Über häufigen Nachwuchs, sechs Söhne und eine Tochter, durften sich Kaiser Wilhelm II. und seine Gattin Auguste Viktoria zwischen 1882 und 1892 freuen. Wie das Paar seine männlichen Nachkommen taufen ließ, war in der ersten Hälfte des vorigen Jahrhunderts auf Karlshorster Straßenschildern zu lesen. Geblieben ist nur der Name eines Viertels.

Der Reihe nach: Im Jahr 1893 gründeten ein Rechtsanwalt, ein Graf und ein Papierfabrikat in Berlin die Bauvereinigung „Eigenhaus“. Deren erklärtes Ziel war es, Land für den Wohnungsbau zu erwerben – zu besonders günstigen Konditionen für weniger betuchte Familien. So erstand der Zusammenschluss ein 60 Hektar großes Gelände im Süden von Friedrichsfelde, zu beiden Seiten der Niederschlesisch-Märkischen Eisenbahn-Trasse. Aus der Bauvereinigung wurde eine Aktien-Gesellschaft, die das Terrain im Grundbuch auf den Friedrichsfelder Gemeindevertreter Oscar Gregorovius eintrug. Er erhielt sämtliche Vollmachten für die Bebauungsplanung.

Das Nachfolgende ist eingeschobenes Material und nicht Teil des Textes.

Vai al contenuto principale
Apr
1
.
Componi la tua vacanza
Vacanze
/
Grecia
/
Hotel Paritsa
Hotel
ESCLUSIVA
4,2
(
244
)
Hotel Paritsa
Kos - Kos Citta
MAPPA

Gregorovius zeichnete verantwortlich für die Erschließung und Bebauung der neuen Siedlung Carlshorst westlich der heutigen Lehndorffstraße bis hin zur Grenze von Rummelsburg. Der Baumeister entwarf eine Kolonie in rechtwinkligem Grundriss mit nahezu gleichgroßen Parzellen. Am 28. Mai 1894 wurde der Grundstein für die ersten Häuser in der damaligen Kaiser-Wilhelm-Straße gelegt. Das Projekt finanzierte eine Stiftung der kaiserlichen Familie, die Wohnungen gingen an bedürftige Familien, vor allem an Eisenbahnbedienstete aus Friedrichsfelde.

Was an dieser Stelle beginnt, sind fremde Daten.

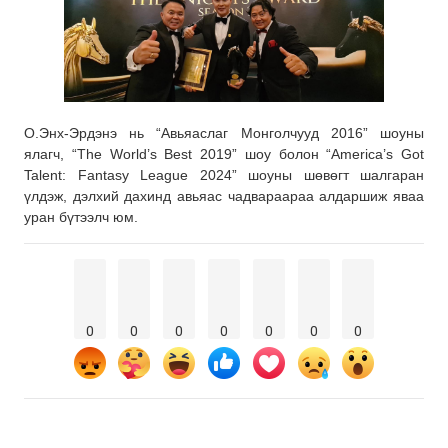
О.Энх-Эрдэнэ нь “Авьяаслаг Монголчууд 2016” шоуны
ялагч, “The World’s Best 2019” шоу болон “America’s Got
Talent: Fantasy League 2024” шоуны шөвөгт шалгаран
үлдэж, дэлхий дахинд авьяас чадвараараа алдаршиж яваа
уран бүтээлч юм.
0
0
0
0
0
0
0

Zu den Straßen, die als erstes bebaut und benannt wurden, zählten neben der Kaiser-Wilhelm- und der Kaiserin-Auguste-Straße die Prinz-Heinrich-, Prinz-Friedrich-Wilhelm-, Prinz-Eitel-Friedrich-, Prinz-Adalbert, Prinz-August-Wilhelm-, Prinz-Oskar und Prinz-Joachim-Straße. Alle sechs Söhne des letzten deutschen Kaiserpaares kamen zu Ehren. Noch heute heißt das Wohngebiet zwischen Treskowallee und Blockdammweg daher Prinzenviertel, obwohl die Namen der kaiserlichen Sprösslinge längst von den Straßenschildern verschwunden sind.

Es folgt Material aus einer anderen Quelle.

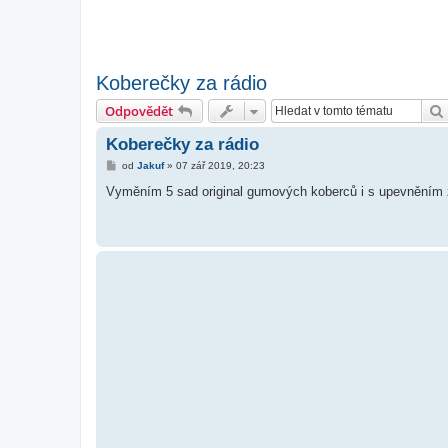
Koberečky za rádio
Odpovědět
Koberečky za rádio
P
od
Jakuf
»
07 zář 2019, 20:23
ř
í
Vyměním 5 sad original gumových koberců i s upevněním z
s
p
ě
v
e
k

Die Kaiser-Wilhelm-Straße wurde bereits im Jahr 1934 umbenannt – nach dem preußischen General Heinrich von Lehndorff. Sowohl den Namen der Kaiserin als auch die ihres Nachwuches strich man zu DDR-Zeiten aus dem Straßenregister. Die Auguste-Viktoria-Straße hat seit 1951 den Mediziner und Nobelpreisträger Paul Ehrlich zum Patron. Im gleichen Jahr erhielten die Prinzenstraßen neue Bezeichnungen, überwiegend Namen von Gewässern, die nördlich der Hauptstadt liegen: Wandlitz-, Üdersee-, Liepnitz-, Stechlin-, Müritz- und Grimnitzstraße. Nur der heutige Traberweg, einst die Prinz-Friedrich-Wilhelm-Straße, erinnert an die Pferderennsporttradition im Ort.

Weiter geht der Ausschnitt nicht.